Task prompt: Each line below containing the word "type" needs to be shown.

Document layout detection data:
--- --- ---

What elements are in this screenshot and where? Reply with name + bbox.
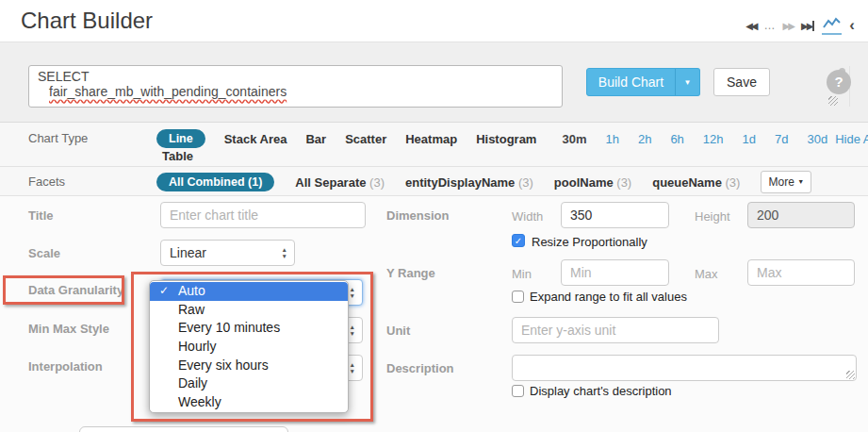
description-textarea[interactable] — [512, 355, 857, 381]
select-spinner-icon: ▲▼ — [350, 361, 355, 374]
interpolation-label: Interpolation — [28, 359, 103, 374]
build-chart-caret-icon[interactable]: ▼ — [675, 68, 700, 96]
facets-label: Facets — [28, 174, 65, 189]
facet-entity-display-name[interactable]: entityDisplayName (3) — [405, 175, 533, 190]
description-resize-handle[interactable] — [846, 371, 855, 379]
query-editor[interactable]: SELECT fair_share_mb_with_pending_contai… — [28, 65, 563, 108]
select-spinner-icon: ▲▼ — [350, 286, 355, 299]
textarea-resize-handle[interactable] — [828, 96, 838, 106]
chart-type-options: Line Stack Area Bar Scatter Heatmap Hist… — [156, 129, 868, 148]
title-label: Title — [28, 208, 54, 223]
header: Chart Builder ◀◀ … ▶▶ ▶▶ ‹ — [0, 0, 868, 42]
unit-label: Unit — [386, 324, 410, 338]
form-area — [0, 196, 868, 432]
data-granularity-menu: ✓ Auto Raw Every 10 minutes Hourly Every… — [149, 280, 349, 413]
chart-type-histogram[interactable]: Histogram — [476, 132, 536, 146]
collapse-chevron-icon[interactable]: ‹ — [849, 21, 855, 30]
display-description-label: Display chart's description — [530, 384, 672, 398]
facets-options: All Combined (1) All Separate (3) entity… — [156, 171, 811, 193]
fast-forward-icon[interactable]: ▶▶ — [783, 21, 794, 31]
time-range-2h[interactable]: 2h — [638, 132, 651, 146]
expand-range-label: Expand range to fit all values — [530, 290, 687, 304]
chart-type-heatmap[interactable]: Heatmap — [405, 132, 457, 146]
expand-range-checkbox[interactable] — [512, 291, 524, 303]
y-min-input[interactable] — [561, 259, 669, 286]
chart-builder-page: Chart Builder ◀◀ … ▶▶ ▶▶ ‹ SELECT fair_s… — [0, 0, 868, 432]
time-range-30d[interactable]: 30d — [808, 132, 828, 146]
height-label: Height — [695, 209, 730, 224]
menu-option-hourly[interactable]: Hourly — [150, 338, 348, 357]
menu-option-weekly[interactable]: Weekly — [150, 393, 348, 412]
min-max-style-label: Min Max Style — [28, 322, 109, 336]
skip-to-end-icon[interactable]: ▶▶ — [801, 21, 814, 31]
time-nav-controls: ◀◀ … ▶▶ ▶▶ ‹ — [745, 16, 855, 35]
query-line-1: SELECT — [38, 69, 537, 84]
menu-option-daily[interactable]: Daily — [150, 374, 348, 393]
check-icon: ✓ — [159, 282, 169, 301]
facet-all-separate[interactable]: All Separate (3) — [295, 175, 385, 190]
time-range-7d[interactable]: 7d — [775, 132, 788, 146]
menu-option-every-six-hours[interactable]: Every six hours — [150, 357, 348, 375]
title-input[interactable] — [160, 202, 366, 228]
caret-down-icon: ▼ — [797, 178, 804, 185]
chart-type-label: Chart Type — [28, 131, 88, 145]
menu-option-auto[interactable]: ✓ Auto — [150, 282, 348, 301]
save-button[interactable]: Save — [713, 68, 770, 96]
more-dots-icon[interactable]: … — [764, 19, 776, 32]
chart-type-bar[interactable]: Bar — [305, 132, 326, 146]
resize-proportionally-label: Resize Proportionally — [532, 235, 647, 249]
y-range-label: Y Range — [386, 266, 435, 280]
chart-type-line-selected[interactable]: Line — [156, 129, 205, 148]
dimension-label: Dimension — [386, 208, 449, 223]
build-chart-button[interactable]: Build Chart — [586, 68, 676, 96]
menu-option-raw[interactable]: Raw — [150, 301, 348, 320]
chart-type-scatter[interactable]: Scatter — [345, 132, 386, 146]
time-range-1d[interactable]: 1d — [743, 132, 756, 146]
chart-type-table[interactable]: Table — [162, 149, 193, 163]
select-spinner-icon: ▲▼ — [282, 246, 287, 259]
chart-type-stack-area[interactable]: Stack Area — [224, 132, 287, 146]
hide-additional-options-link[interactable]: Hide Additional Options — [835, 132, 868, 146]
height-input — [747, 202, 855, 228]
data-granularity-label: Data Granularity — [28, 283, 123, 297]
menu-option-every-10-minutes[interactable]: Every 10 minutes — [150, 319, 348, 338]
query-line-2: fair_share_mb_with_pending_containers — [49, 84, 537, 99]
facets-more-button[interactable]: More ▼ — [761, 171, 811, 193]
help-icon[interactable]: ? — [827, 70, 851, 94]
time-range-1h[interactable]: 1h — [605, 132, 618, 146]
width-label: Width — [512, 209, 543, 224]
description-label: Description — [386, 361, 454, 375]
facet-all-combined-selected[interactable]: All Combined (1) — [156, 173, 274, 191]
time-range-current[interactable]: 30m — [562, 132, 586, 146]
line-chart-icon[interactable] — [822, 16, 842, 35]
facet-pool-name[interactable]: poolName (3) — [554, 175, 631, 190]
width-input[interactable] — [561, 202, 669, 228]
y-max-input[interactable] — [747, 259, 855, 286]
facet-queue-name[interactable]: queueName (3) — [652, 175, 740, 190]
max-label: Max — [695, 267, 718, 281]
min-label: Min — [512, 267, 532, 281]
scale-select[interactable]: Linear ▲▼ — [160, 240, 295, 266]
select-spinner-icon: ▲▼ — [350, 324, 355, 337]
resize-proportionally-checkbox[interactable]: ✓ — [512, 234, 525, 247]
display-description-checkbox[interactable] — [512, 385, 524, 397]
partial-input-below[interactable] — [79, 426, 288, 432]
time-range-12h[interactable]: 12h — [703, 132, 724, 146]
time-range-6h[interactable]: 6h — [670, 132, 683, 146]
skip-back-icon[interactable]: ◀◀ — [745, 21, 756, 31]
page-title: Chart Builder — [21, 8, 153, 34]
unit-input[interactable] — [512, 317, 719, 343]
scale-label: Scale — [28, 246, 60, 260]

--- --- ---

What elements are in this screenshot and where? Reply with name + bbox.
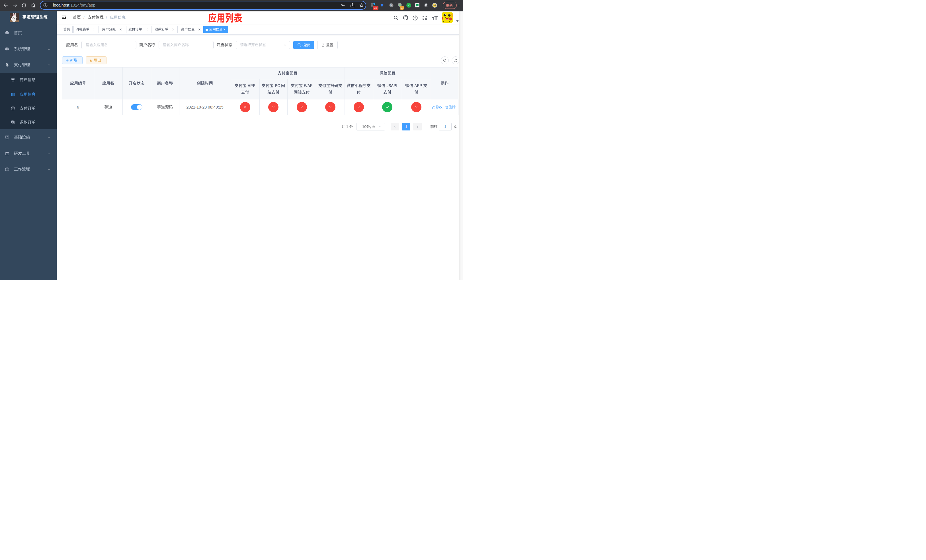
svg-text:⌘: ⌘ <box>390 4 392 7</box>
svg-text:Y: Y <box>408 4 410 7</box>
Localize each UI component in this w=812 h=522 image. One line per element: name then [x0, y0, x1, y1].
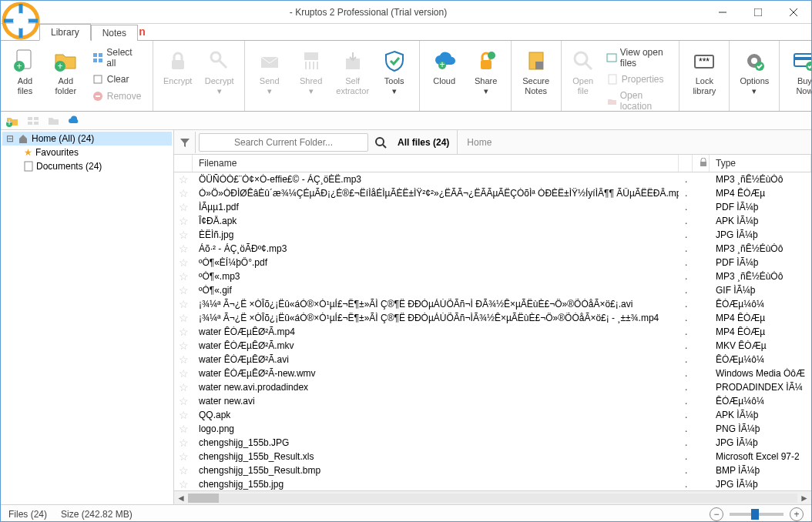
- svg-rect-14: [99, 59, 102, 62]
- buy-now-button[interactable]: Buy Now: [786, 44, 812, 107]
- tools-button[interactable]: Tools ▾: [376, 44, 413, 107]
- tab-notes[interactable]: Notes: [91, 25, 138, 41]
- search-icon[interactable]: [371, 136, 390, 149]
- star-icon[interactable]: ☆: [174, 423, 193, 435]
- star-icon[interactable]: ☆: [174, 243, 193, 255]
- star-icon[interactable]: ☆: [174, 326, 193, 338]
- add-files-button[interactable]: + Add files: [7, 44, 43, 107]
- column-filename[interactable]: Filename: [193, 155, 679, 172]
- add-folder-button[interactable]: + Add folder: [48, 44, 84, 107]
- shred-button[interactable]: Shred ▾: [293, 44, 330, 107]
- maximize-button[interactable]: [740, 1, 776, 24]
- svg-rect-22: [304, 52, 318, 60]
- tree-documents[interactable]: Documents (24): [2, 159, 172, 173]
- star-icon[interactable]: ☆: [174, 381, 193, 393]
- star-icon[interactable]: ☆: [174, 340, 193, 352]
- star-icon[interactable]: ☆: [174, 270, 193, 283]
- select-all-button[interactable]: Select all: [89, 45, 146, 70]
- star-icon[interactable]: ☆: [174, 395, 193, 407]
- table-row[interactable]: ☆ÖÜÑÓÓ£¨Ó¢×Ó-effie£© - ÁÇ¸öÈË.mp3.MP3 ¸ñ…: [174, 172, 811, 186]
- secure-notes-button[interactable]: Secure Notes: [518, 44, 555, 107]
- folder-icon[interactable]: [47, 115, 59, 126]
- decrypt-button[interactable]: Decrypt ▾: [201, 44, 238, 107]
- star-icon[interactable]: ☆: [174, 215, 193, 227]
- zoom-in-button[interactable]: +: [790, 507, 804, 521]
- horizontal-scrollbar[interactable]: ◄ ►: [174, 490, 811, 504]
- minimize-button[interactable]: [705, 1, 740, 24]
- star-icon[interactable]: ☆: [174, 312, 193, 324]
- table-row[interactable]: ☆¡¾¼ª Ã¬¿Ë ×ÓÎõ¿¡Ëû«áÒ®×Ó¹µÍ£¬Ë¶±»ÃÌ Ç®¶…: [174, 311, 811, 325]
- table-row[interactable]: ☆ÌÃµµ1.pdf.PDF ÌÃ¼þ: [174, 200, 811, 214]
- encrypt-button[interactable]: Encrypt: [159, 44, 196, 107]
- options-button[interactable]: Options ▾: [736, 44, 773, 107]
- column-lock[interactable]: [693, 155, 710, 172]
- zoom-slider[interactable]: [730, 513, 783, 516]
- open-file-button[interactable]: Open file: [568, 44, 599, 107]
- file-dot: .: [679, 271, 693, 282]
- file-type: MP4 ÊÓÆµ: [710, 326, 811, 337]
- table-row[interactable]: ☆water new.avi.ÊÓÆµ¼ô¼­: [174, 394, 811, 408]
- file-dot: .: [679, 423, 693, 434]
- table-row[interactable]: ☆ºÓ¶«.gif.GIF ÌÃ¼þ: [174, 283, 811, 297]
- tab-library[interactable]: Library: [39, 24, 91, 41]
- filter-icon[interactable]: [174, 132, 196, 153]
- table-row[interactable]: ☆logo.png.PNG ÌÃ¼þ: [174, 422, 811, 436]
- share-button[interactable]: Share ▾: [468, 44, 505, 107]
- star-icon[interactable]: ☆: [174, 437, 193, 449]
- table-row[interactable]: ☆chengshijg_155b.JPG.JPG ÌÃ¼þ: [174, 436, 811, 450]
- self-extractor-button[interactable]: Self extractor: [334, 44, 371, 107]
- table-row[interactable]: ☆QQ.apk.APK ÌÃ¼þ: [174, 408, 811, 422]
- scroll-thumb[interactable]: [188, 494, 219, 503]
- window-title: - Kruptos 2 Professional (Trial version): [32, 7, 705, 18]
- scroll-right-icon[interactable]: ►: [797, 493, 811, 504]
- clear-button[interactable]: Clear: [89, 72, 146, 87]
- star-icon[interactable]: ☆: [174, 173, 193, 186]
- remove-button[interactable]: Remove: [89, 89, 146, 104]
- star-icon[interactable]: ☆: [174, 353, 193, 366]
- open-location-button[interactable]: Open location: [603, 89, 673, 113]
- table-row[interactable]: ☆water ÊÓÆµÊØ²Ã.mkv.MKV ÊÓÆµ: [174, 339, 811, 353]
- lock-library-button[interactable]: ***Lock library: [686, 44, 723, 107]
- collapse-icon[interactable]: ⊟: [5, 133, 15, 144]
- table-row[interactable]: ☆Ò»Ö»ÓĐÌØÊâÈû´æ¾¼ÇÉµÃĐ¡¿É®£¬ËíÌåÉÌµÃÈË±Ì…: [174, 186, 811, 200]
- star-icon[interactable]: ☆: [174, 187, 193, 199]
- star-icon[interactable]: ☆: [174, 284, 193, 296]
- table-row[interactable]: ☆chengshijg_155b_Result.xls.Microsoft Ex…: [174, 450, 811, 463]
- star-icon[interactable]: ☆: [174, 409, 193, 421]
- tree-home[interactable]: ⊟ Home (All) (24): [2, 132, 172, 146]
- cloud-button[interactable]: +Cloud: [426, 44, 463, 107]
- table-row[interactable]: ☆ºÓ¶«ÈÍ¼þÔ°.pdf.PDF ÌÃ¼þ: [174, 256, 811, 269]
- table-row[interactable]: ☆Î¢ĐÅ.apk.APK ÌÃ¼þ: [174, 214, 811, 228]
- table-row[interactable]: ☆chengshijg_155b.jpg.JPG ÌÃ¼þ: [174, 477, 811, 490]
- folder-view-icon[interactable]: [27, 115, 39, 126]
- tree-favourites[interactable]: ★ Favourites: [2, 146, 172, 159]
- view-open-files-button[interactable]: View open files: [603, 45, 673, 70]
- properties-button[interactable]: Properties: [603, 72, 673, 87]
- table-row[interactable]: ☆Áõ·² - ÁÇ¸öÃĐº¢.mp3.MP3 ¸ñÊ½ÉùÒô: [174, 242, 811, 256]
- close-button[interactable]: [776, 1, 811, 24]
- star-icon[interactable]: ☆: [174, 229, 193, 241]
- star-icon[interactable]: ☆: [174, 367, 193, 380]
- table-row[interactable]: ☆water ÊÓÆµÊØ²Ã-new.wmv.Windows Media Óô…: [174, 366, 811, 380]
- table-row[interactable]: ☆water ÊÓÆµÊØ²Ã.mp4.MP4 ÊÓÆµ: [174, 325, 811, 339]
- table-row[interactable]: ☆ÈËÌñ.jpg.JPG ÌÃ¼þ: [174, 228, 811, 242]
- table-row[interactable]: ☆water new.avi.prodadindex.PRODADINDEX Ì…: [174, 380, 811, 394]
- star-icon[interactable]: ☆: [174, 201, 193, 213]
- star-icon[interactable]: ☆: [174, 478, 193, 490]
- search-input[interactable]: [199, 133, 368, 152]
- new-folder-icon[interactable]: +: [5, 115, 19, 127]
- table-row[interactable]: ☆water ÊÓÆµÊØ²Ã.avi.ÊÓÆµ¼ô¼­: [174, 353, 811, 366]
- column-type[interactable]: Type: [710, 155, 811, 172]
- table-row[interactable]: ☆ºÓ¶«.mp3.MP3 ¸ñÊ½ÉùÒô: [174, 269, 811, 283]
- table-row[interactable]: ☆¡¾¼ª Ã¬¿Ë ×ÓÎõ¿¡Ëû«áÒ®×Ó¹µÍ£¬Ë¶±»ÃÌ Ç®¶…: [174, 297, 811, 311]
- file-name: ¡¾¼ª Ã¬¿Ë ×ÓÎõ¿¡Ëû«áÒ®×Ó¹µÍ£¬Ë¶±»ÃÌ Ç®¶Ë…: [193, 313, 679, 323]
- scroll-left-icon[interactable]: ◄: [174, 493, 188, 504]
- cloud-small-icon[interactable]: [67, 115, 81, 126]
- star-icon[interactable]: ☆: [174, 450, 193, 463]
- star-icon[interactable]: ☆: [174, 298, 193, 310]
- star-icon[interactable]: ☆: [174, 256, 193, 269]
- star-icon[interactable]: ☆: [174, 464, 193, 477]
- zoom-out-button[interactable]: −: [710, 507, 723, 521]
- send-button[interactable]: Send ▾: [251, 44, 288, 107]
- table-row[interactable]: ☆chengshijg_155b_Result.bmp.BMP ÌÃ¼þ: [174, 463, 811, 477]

--- --- ---

Written solution:
chart-type-options: Line Stack Area Bar Scatter Heatmap Hist… — [156, 129, 868, 148]
chart-type-histogram[interactable]: Histogram — [476, 132, 536, 146]
chart-type-heatmap[interactable]: Heatmap — [405, 132, 457, 146]
chart-type-label: Chart Type — [28, 131, 88, 145]
chart-type-bar[interactable]: Bar — [305, 132, 326, 146]
chart-type-line-selected[interactable]: Line — [156, 129, 205, 148]
chart-type-scatter[interactable]: Scatter — [345, 132, 386, 146]
chart-type-table[interactable]: Table — [162, 149, 193, 163]
chart-type-stack-area[interactable]: Stack Area — [224, 132, 287, 146]
- file-type: MP4 ÊÓÆµ: [710, 326, 811, 337]
- column-type[interactable]: Type: [710, 155, 811, 172]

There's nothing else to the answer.